Corriere della Sera, 29 ottobre 2023
Ascesa e caduta di Insegno
Il presentatore preferito da Giorgia Meloni giace laggiù, lì sotto, all’1,8% di share.
Pino, e adesso?
Pino, lo chiudete o no questo Mercante in Fiera?
Pino, come la cambiamo l’egggemonia culturale del Paese con ascolti così striminziti? (sembra di sentire la voce severa di Giovanbattista Fazzolari, il sottosegretario turbato da questa Rai che perde milioni di ascoltatori ogni giorno, in molti programmi).
Domande pruriginose, preambolo inutile. Seguiamo invece un testimone oculare, una fonte, che fa strada nei corridoi grigiastri del centro di produzione «Fabrizio Frizzi», l’ex leggendaria Dear, mura gonfie di umidità e cavi elettrici, luci al neon sempre accese, dove Pino Insegno registra il suo programma.
Quelli che capiscono di televisione, te lo spiegano così: non solo è un format vecchiotto (la prima volta andò in onda nel 2006, su Italia 1), soprattutto è un game show. Tecnicamente: viaggia su binari precisi. Domanda, risposta, domanda. Il conduttore ha poco spazio per aggiungere qualcosa. Dovrebbe essere un lavoro pulito. Ma Pino esce con la camicia sudata. L’aria piacionesca in camerino diventa una maschera triste. Ogni puntata, nello struggente tentativo di inchiodare qualcuno davanti allo schermo, prova a metterci qualcosa di suo, rovista in tutto il mestiere che ha, e ne ha: la gente, però, lo vede, lo ascolta in un miscuglio di efferata euforia e sarcasmo da avanspettacolo, e cambia canale. Maurizio Costanzo diceva che Pino, nel suo mitico show al Teatro Parioli, fosse quello capace di sfornare le battute migliori. Solo che lì faceva l’ospite.

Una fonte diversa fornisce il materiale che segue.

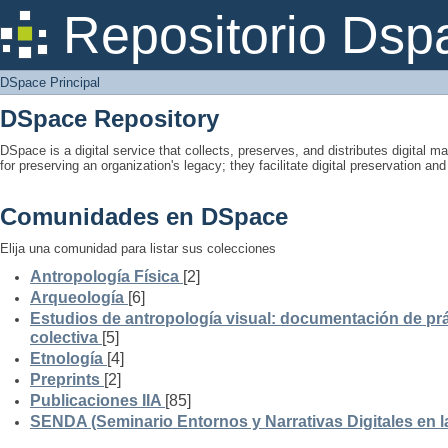
DSpace Principal
Repositorio Dsp
DSpace Principal
DSpace Repository
DSpace is a digital service that collects, preserves, and distributes digital ma
for preserving an organization's legacy; they facilitate digital preservation a
Comunidades en DSpace
Elija una comunidad para listar sus colecciones
Antropología Física
[2]
Arqueología
[6]
Estudios de antropología visual: documentación de prá
colectiva
[5]
Etnología
[4]
Preprints
[2]
Publicaciones IIA
[85]
SENDA (Seminario Entornos y Narrativas Digitales en 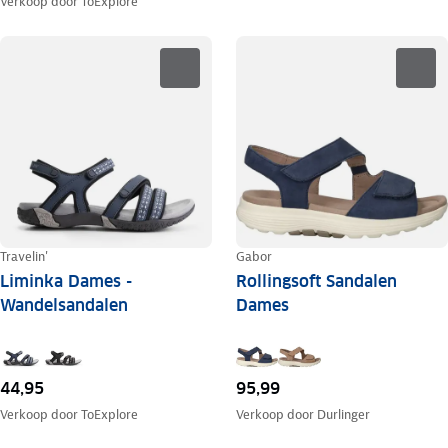
Verkoop door
ToExplore
Travelin'
Gabor
Liminka Dames -
Rollingsoft Sandalen
Wandelsandalen
Dames
44,95
95,99
Verkoop door
ToExplore
Verkoop door
Durlinger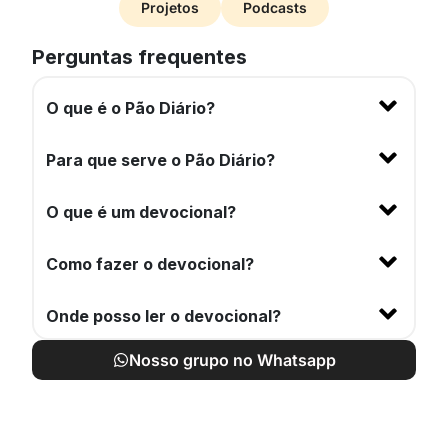
Projetos
Podcasts
Perguntas frequentes
O que é o Pão Diário?
Para que serve o Pão Diário?
O que é um devocional?
Como fazer o devocional?
Onde posso ler o devocional?
Nosso grupo no Whatsapp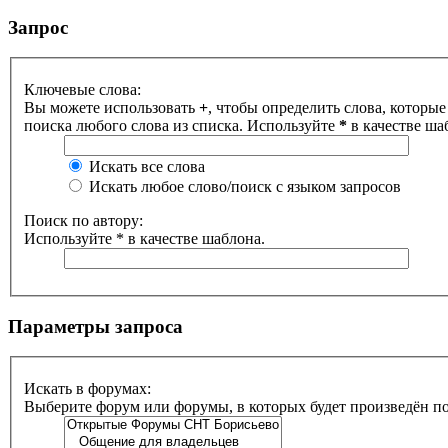
Запрос
Ключевые слова:
Вы можете использовать
+
, чтобы определить слова, которые
поиска любого слова из списка. Используйте
*
в качестве ша
Искать все слова
Искать любое слово/поиск с языком запросов
Поиск по автору:
Используйте * в качестве шаблона.
Параметры запроса
Искать в форумах:
Выберите форум или форумы, в которых будет произведён п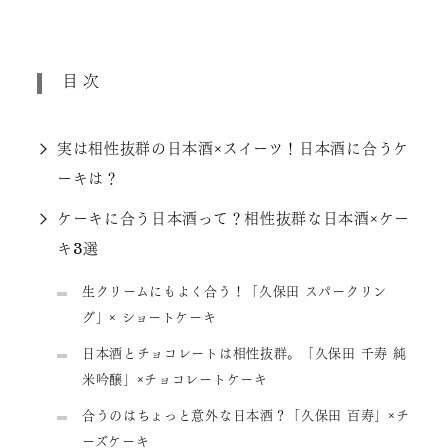
目次
実は相性抜群の日本酒×スイーツ！日本酒に合うケ
ーキは？
ケーキに合う日本酒って？相性抜群な日本酒×ケー
キ3選
生クリームにもよく合う！「久保田 スパークリン
グ」× ショートケーキ
日本酒とチョコレートは相性抜群。「久保田 千寿 純
米吟醸」×チョコレートケーキ
合うのはちょっと意外な日本酒？「久保田 百寿」×チ
ーズケーキ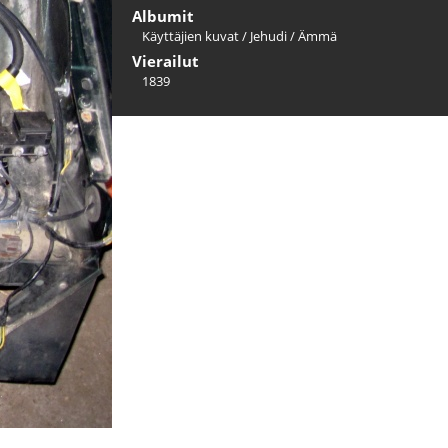
Albumit
Käyttäjien kuvat
/
Jehudi
/
Ämmä
Vierailut
1839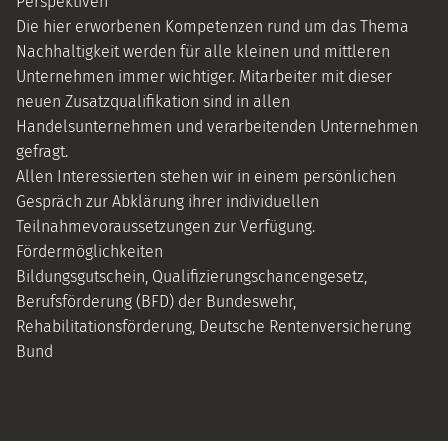
Perspektiven
Die hier erworbenen Kompetenzen rund um das Thema
Nachhaltigkeit werden für alle kleinen und mittleren
Unternehmen immer wichtiger. Mitarbeiter mit dieser
neuen Zusatzqualifikation sind in allen
Handelsunternehmen und verarbeitenden Unternehmen
gefragt.
Allen Interessierten stehen wir in einem persönlichen
Gespräch zur Abklärung ihrer individuellen
Teilnahmevoraussetzungen zur Verfügung.
Fördermöglichkeiten
Bildungsgutschein, Qualifizierungschancengesetz,
Berufsförderung (BFD) der Bundeswehr,
Rehabilitationsförderung, Deutsche Rentenversicherung
Bund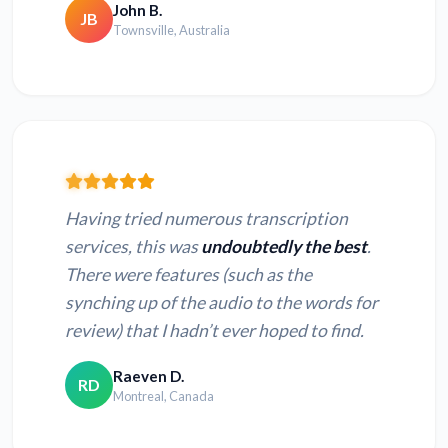
John B.
JB
Townsville, Australia
Having tried numerous transcription
services, this was
undoubtedly the best
.
There were features (such as the
synching up of the audio to the words for
review) that I hadn’t ever hoped to find.
Raeven D.
RD
Montreal, Canada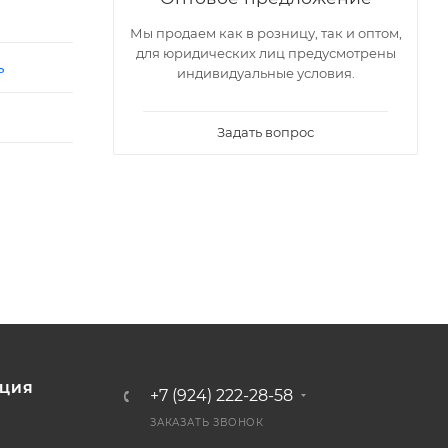
Мы продаем как в розницу, так и оптом,
для юридических лиц предусмотрены
ь
индивидуальные условия.
Задать вопрос
ЦИЯ
+7 (924) 222-28-58
ЗАКАЗАТЬ ЗВОНОК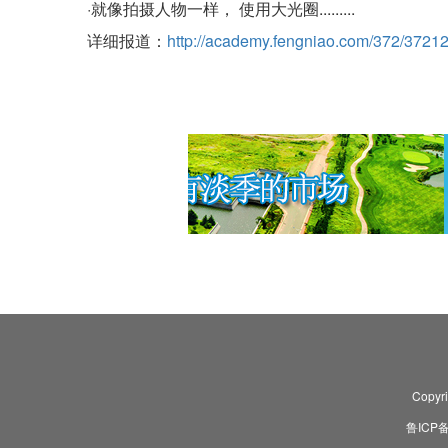
·就像拍摄人物一样， 使用大光圈.........
详细报道：
http://academy.fengniao.com/372/37212
Copyr
鲁ICP备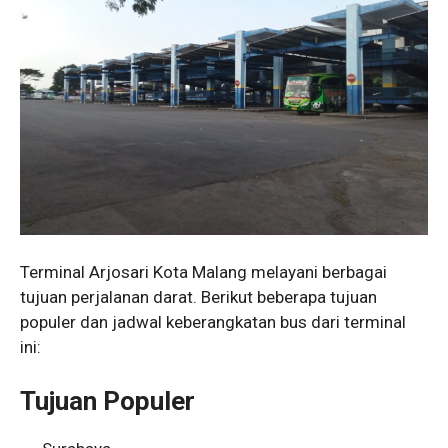
Terminal Arjosari Kota Malang melayani berbagai
tujuan perjalanan darat. Berikut beberapa tujuan
populer dan jadwal keberangkatan bus dari terminal
ini:
Tujuan Populer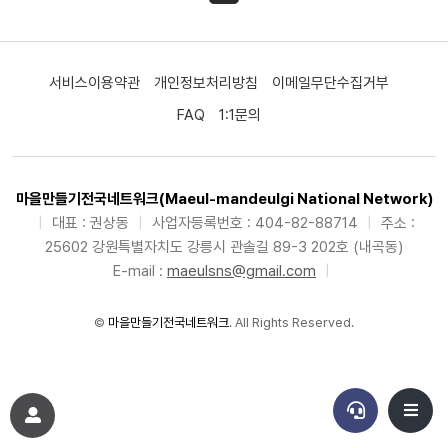
서비스이용약관
개인정보처리방침
이메일무단수집거부
FAQ
1:1문의
마을만들기전국네트워크(Maeul-mandeulgi National Network)
|
대표 : 권상동
|
사업자등록번호 : 404-82-88714
|
주소 :
25602 강원특별자치도 강릉시 관솔길 89-3 202호 (내곡동)
E-mail :
maeulsns@gmail.com
|
©
마을만들기전국네트워크
. All Rights Reserved.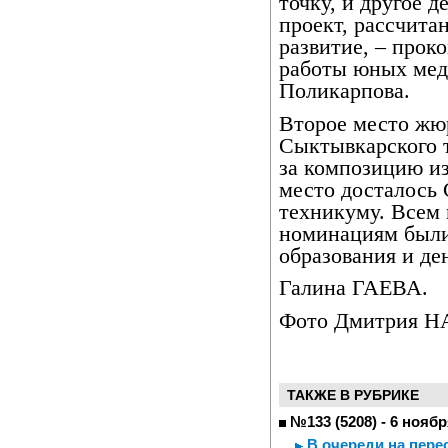
точку, и другое 
проект, рассчита
развитие, – про
работы юных мед
Поликарпова.
Второе место жю
Сыктывкарского т
за композицию из
место досталось
техникуму. Всем 
номинациям были
образования и д
Галина ГАЕВА.
Фото Дмитрия 
ТАКЖЕ В РУБРИКЕ
№133 (5208) - 6 ноябр
В очереди на пере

Le stagioni di grazia, per ciascuno di noi, vanno e vengono. Ma nessuno sa riconoscerle subito. Pino – ci parleremo tra qualche capoverso – s’era invece convinto fosse tornato il suo turno (nella Rai controllata dal Pd – quando era al culmine del successo, quando con Reazione a catena faceva anche il 30% – fu allontanato di botto: «Insegno? Insegno è fascio»).
Flash back necessari.
Ritornare a piazza del Popolo, 22 settembre 2022, un giovedì: il centrodestra chiude la campagna elettorale delle politiche e quando tocca a Giorgia Meloni salire sul palco, a presentarla c’è lui, Pino. Sono amici da vent’anni. Esagerando, lui le va incontro tutto vestito di nero. E, leggermente enfatico, l’accoglie dicendo: «Verrà il giorno della sconfitta, ma non è questo il giorno...», citazione tratta dal Signore degli Anelli (nel film ha doppiato, lui che è uno strepitoso doppiatore, Aragorn, il personaggio di Viggo Mortensen: Pino rende omaggio alla futura premier sapendo che è cresciuta nella storica sezione di Colle Oppio, una catacomba romana che Fabio Rampelli – all’epoca segretario – aveva trasformato in laboratorio politico, tra inedite pulsioni ambientaliste e solida militanza, cameratismo moderno, e una misteriosa fascinazione per Tolkien, appunto).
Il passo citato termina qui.